■ **DIRECTIONS**
Each of the lines from the one that contains "Wie funktioniert" to the end of the entries below should be output exactly.

■ **PROVIDED RECORDS**
☆ ☆ ☆

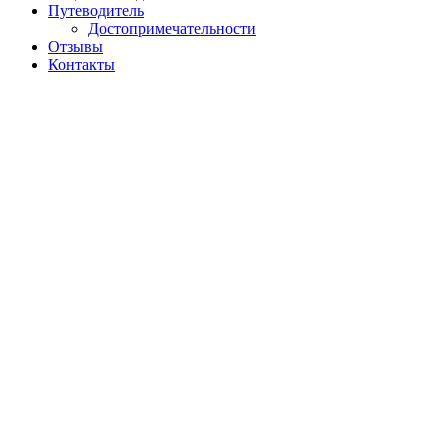
Путеводитель
Достопримечательности
Отзывы
Контакты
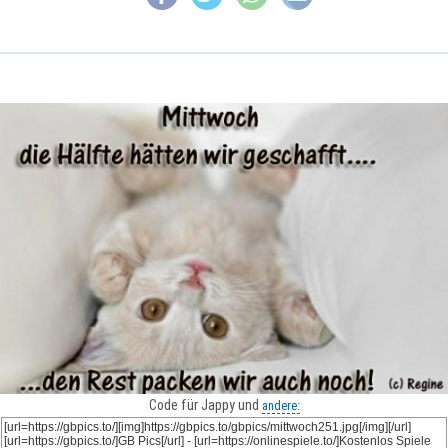
Code für Jappy und
andere:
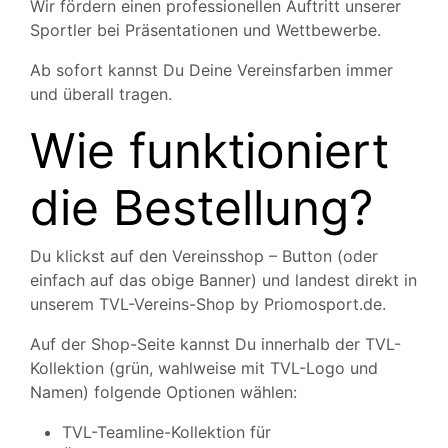
Wir fördern einen professionellen Auftritt unserer
Sportler bei Präsentationen und Wettbewerbe.
Ab sofort kannst Du Deine Vereinsfarben immer
und überall tragen.
Wie funktioniert
die Bestellung?
Du klickst auf den Vereinsshop – Button (oder
einfach auf das obige Banner) und landest direkt in
unserem TVL-Vereins-Shop by Priomosport.de.
Auf der Shop-Seite kannst Du innerhalb der TVL-
Kollektion (grün, wahlweise mit TVL-Logo und
Namen) folgende Optionen wählen:
TVL-Teamline-Kollektion für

☆ ☆ ☆

■ **EXERCISE SOLUTION**
Wie funktioniert
die Bestellung?
Du klickst auf den Vereinsshop – Button (oder
einfach auf das obige Banner) und landest direkt in
unserem TVL-Vereins-Shop by Priomosport.de.
Auf der Shop-Seite kannst Du innerhalb der TVL-
Kollektion (grün, wahlweise mit TVL-Logo und
Namen) folgende Optionen wählen:
TVL-Teamline-Kollektion für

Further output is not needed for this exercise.